EXERCISE AIM:
All lines from the top of the records below through the line holding "Ako roditelji sumnjaju", and only those, should be printed exactly, minus the pictures.

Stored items

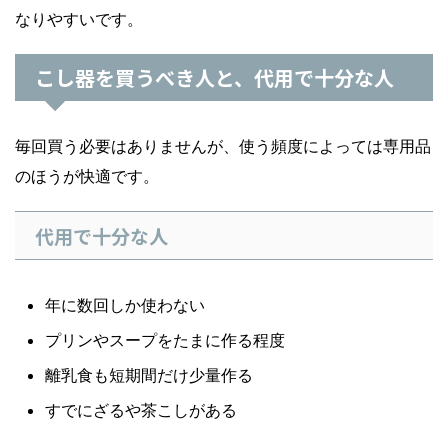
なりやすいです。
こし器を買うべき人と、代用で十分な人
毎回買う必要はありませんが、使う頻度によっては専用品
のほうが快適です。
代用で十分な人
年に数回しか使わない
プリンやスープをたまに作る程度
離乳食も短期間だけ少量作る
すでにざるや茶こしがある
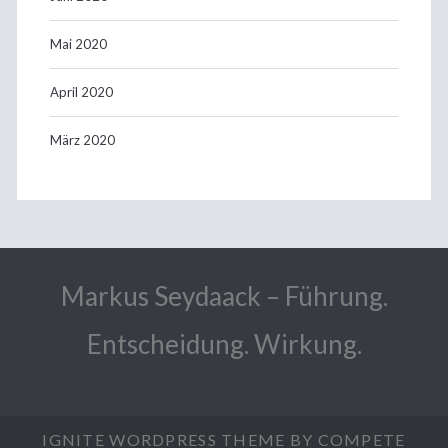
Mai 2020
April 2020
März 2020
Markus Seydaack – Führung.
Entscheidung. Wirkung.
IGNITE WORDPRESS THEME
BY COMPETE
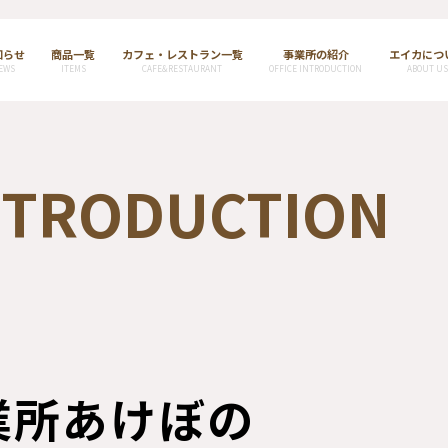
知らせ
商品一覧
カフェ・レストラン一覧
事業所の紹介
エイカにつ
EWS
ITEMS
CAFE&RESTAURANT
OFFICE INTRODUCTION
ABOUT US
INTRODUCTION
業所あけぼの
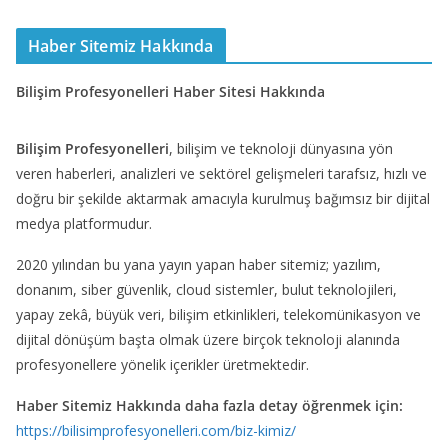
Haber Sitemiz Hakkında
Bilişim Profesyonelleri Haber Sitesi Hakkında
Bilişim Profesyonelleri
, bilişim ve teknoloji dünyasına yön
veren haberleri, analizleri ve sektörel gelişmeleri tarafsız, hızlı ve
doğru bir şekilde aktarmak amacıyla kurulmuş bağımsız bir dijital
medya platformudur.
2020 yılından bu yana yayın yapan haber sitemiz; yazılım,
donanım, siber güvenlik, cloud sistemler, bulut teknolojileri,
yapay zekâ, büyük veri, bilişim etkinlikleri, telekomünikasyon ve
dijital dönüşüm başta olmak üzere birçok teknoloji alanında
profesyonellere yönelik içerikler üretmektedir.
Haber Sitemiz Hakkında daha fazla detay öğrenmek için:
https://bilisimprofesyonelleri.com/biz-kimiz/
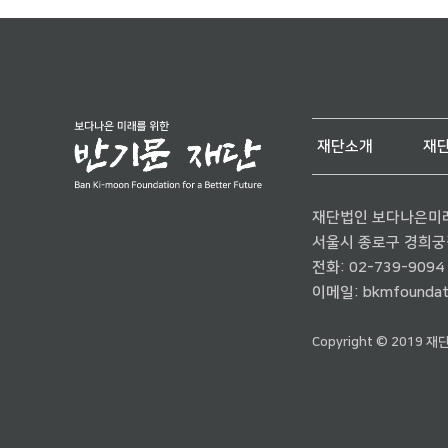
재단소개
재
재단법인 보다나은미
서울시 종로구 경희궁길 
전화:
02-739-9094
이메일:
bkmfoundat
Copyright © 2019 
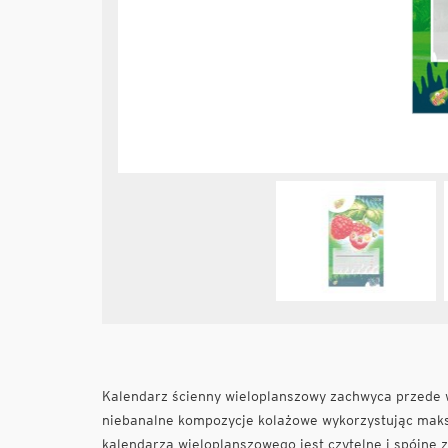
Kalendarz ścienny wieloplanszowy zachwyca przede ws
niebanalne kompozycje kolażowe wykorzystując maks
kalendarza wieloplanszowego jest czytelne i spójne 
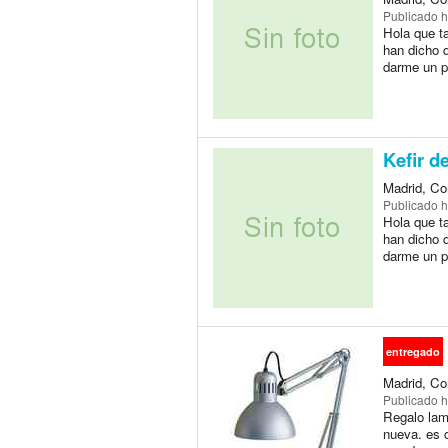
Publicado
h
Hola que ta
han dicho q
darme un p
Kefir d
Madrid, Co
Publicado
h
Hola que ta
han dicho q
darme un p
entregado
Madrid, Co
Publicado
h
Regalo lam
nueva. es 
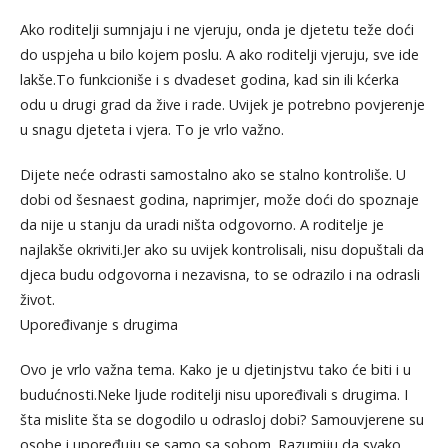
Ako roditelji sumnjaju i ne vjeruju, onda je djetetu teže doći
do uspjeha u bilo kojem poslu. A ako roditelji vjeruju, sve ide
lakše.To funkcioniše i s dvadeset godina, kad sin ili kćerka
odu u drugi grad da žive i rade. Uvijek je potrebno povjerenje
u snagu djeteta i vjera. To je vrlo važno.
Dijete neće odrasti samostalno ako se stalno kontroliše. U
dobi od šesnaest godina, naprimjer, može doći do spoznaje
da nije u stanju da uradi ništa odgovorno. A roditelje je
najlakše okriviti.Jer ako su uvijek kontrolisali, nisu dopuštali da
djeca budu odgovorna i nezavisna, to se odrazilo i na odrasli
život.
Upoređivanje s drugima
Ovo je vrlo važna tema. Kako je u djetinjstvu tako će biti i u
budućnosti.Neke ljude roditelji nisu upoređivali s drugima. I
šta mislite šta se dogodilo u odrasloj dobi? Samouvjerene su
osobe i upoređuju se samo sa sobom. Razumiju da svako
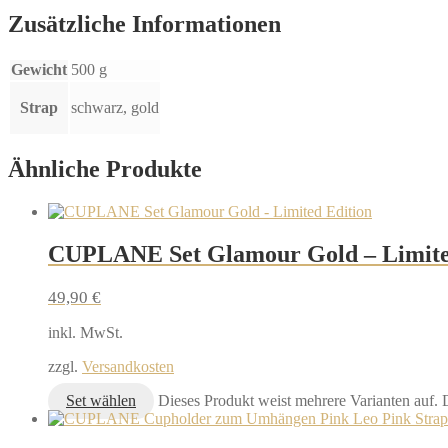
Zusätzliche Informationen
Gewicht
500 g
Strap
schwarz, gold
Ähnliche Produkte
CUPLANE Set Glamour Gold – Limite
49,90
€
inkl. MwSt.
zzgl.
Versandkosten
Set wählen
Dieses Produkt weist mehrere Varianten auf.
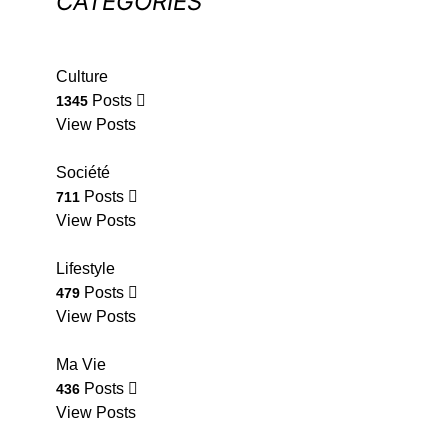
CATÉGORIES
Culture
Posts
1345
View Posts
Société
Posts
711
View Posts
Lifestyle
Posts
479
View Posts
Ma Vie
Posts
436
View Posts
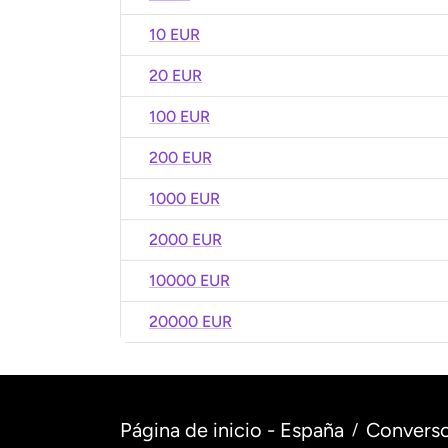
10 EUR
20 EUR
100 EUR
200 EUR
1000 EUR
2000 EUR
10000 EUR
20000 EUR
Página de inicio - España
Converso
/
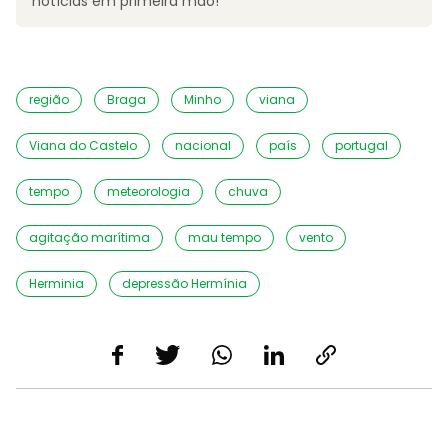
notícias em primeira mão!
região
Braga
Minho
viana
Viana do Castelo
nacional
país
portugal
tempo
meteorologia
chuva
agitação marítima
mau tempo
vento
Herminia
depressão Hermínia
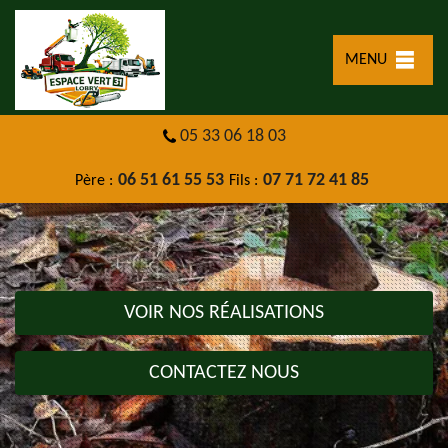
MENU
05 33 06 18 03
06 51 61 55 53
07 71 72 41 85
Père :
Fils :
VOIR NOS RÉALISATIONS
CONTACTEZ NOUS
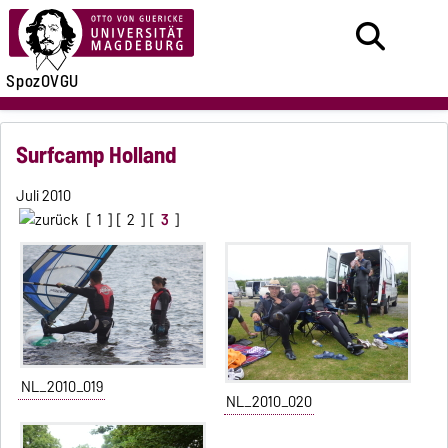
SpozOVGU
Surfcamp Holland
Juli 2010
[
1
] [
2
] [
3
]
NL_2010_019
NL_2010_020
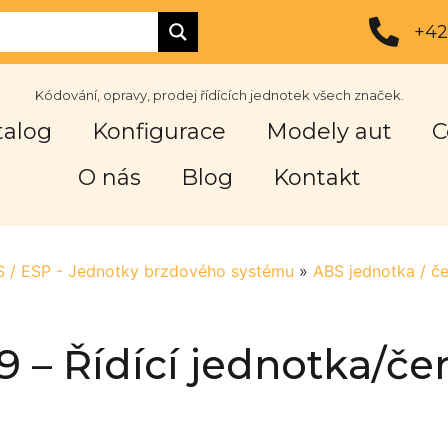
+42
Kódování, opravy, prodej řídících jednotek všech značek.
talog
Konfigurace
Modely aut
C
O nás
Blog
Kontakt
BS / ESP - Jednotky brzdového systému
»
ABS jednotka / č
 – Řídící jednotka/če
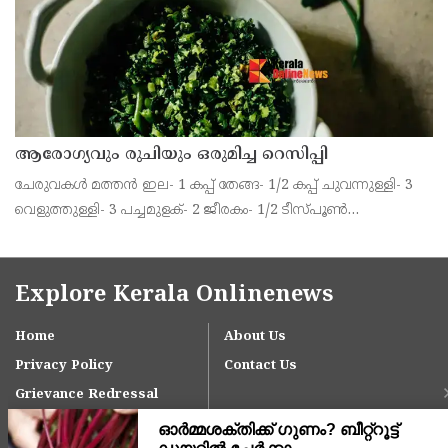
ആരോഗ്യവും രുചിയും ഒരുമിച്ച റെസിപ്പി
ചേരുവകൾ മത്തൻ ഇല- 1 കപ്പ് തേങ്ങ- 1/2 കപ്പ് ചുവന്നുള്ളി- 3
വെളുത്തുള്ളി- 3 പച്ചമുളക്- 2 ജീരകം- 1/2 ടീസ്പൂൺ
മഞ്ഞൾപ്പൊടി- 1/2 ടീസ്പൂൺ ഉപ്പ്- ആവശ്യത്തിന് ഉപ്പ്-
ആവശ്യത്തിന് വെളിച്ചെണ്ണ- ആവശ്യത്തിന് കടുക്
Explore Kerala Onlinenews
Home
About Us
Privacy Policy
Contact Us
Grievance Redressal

RESPONSE FOR THIS EXERCISE:
なりやすいです。
こし器を買うべき人と、代用で十分な人
毎回買う必要はありませんが、使う頻度によっては専用品
のほうが快適です。
代用で十分な人
年に数回しか使わない
プリンやスープをたまに作る程度
離乳食も短期間だけ少量作る
すでにざるや茶こしがある
Mai 2020
April 2020
März 2020
Markus Seydaack – Führung.
Entscheidung. Wirkung.
IGNITE WORDPRESS THEME
BY COMPETE
知らせ
商品一覧
カフェ・レストラン一覧
事業所の紹介
エイカにつ
EWS
ITEMS
CAFE&RESTAURANT
OFFICE INTRODUCTION
ABOUT US
INTRODUCTION
業所あけぼの
Haber Sitemiz Hakkında
Bilişim Profesyonelleri Haber Sitesi Hakkında
Bilişim Profesyonelleri
, bilişim ve teknoloji dünyasına yön
veren haberleri, analizleri ve sektörel gelişmeleri tarafsız, hızlı ve
doğru bir şekilde aktarmak amacıyla kurulmuş bağımsız bir dijital
medya platformudur.
2020 yılından bu yana yayın yapan haber sitemiz; yazılım,
donanım, siber güvenlik, cloud sistemler, bulut teknolojileri,
yapay zekâ, büyük veri, bilişim etkinlikleri, telekomünikasyon ve
dijital dönüşüm başta olmak üzere birçok teknoloji alanında
profesyonellere yönelik içerikler üretmektedir.
Haber Sitemiz Hakkında daha fazla detay öğrenmek için:
https://bilisimprofesyonelleri.com/biz-kimiz/
재단소개
재
재단법인 보다나은미
서울시 종로구 경희궁길 
전화:
02-739-9094
이메일:
bkmfoundat
Copyright © 2019 
Kalendarz ścienny wieloplanszowy zachwyca przede ws
niebanalne kompozycje kolażowe wykorzystując maks
kalendarza wieloplanszowego jest czytelne i spójne 
Publicado
h
Hola que ta
han dicho q
darme un p
Kefir d
Madrid, Co
Publicado
h
Hola que ta
han dicho q
darme un p
entregado
Madrid, Co
Publicado
h
Regalo lam
nueva. es 
Ako roditelji sumnjaju i ne vjeruju, onda je djetetu teže doći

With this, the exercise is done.